If we have the double integral
$\displaystyle \int_0^\infty \int_0^{x/\sqrt{t}}\exp\bigg (-\frac{y^2}{2}\bigg)dydt$, where $x > 0$
We get inequalities:
$0 \le t < \infty$ and $0 \le y \le \frac{x}{\sqrt{t}} \implies 0 \le t < \infty $ and $0 \le t \le \frac{x^2}{y^2}$
The inner integral will then be $\int_0^{x^2/y^2}\exp(-y^2/2)dt$.

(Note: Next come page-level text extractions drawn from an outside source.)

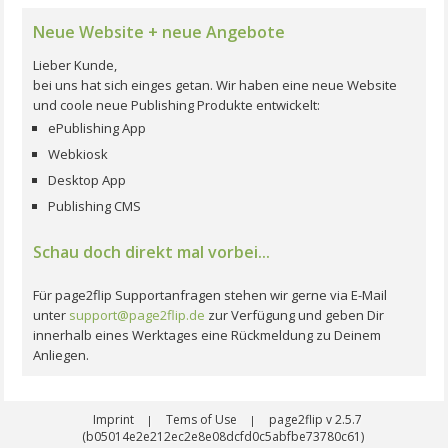
Neue Website + neue Angebote
Lieber Kunde,
bei uns hat sich einges getan. Wir haben eine neue Website
und coole neue Publishing Produkte entwickelt:
ePublishing App
Webkiosk
Desktop App
Publishing CMS
Schau doch direkt mal vorbei...
Für page2flip Supportanfragen stehen wir gerne via E-Mail
unter
support@page2flip.de
zur Verfügung und geben Dir
innerhalb eines Werktages eine Rückmeldung zu Deinem
Anliegen.
Imprint
Tems of Use
page2flip v 2.5.7
|
|
(b05014e2e212ec2e8e08dcfd0c5abfbe73780c61)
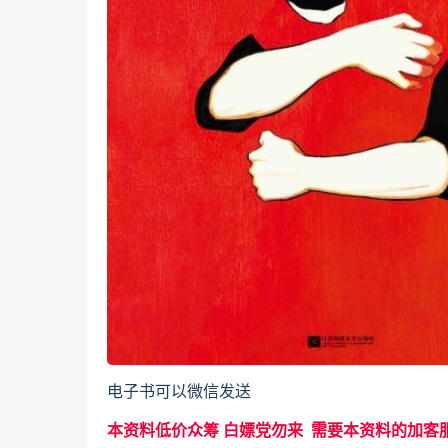
电子书可以微信发送
本资料低价众筹 白嫖党勿来 需要本资料的加客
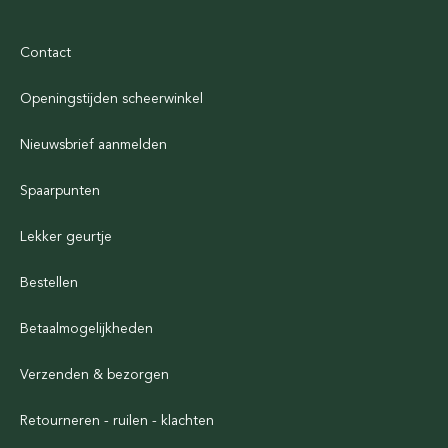
Contact
Openingstijden scheerwinkel
Nieuwsbrief aanmelden
Spaarpunten
Lekker geurtje
Bestellen
Betaalmogelijkheden
Verzenden & bezorgen
Retourneren - ruilen - klachten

The answer to the change will be:
$\displaystyle \int_0^\infty \int_0^{x/\sqrt{t}}\exp\bigg (-\frac{y^2}{2}\bigg)dydt = \int_0^\infty \int_0^{x^2/y^2}\exp\bigg (-\frac{y^2}{2}\bigg)dtdy $
My question is why does the limit of integration for $y$ become $0$ to $\infty$?
Using the comment by @ancientmathematician :
WLOG let $x = 1$ as $x > 0$. Using the bounding curves $t$-axis, $y-$axis and $ty^2 = x^2$. And conditions $0 \le t < \infty, 0 \le y \le \frac{x}{\sqrt{t}}$
To get the limits of integration for $y$, let $t$ be fixed. Then
$y^2=\frac{1}{t}$ and letting $t \to \infty$ we get $y^2 \to 0$ and letting $t \to 0$ we get $y^2 \to \infty$
And we know $y \ge 0$ from the conditions above thus $0 \le y < \infty$ in the change-of-order.